Recently, the New South Wales (NSW) Aboriginal affairs minister Victor Dominello announced $185,000 in funding for the development of an app to support the maintenance and revitalization of five Aboriginal languages local to New South Wales. Like the U.S., Australia has no official language but is largely monolingual in English. However, before the 18th century the country was home to over 350 Aboriginal languages. To this day about 70 of these languages have survived and all except roughly 20 are highly endangered. In response to this, the NSW Government created a plan for Aboriginal affairs in 2013. Called OCHRE – opportunity, choice, healing, responsibility, empowerment – the plan aims to support more Aboriginal students in their schools and communities, especially through the teaching of Aboriginal languages.

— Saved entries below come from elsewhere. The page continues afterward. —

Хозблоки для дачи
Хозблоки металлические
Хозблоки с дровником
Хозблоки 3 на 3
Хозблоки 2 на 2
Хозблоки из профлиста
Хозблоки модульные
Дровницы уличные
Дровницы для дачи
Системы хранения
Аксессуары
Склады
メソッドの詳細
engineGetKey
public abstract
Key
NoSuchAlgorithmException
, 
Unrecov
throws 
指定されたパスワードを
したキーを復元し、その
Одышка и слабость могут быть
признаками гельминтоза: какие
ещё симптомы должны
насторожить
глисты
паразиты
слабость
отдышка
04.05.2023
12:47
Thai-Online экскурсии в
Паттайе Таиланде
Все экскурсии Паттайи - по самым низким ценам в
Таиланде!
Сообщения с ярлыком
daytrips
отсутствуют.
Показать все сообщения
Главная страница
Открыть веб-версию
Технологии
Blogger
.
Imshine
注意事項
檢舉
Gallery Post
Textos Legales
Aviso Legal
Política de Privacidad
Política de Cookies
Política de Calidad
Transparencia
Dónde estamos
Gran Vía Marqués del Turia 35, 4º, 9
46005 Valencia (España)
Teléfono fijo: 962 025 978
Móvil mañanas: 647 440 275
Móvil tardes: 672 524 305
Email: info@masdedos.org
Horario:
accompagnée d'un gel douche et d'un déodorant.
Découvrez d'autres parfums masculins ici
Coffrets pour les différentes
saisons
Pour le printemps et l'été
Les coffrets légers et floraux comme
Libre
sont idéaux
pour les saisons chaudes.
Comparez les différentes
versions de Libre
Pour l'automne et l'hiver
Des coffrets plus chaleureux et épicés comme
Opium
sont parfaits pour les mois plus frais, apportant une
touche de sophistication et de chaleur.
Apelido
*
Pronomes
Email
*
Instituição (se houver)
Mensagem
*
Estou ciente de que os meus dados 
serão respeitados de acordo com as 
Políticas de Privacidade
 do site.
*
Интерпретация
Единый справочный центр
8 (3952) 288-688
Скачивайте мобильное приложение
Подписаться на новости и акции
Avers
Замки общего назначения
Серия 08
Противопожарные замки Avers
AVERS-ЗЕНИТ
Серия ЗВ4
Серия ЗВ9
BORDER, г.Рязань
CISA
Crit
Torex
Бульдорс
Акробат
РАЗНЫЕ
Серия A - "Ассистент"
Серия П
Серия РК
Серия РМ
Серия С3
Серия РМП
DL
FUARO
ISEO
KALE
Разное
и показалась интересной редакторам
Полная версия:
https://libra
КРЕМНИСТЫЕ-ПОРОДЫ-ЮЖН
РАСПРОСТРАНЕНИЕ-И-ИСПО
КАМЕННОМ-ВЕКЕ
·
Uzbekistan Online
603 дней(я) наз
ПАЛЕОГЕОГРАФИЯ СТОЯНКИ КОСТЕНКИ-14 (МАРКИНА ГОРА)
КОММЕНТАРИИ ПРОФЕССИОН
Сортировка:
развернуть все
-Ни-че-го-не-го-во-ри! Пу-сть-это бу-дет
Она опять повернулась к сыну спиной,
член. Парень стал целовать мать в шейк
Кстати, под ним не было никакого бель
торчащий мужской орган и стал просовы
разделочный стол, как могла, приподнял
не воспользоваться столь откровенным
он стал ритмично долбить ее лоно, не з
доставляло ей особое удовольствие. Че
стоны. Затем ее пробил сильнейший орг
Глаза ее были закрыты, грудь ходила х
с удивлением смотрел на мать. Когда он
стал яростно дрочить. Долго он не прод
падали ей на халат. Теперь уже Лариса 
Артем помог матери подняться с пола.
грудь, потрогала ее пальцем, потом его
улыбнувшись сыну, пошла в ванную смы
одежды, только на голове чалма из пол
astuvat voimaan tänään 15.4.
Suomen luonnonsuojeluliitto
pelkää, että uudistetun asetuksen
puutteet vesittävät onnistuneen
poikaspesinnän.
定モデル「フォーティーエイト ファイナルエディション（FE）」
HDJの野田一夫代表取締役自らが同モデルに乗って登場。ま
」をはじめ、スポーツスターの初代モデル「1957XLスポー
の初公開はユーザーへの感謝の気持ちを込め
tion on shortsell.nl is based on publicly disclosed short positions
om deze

The mobile app will provide audio recordings of commonly used words and phrases as well as translation games in the languages of Bundjalung, Gamilaraay/ Yuwaalaraay/ Yuwaalayaay, Gumbaynggirr, Paakantji and North West Wiradjuri. Dominello says, “Once developed, the app will enable knowledge holders – Aboriginal community elders, language teachers, and students – to work collectively to learn and record traditional language.”
After 20 years of pushing for Australia's indigenous languages to be taught, language program coordinator Diane McNaboe says she is finally starting to see a big breakthrough. The integration of smart technology and mobile apps in language learning may help endangered Aboriginal Australian languages and set the stage for other indigenous language speakers to do the same.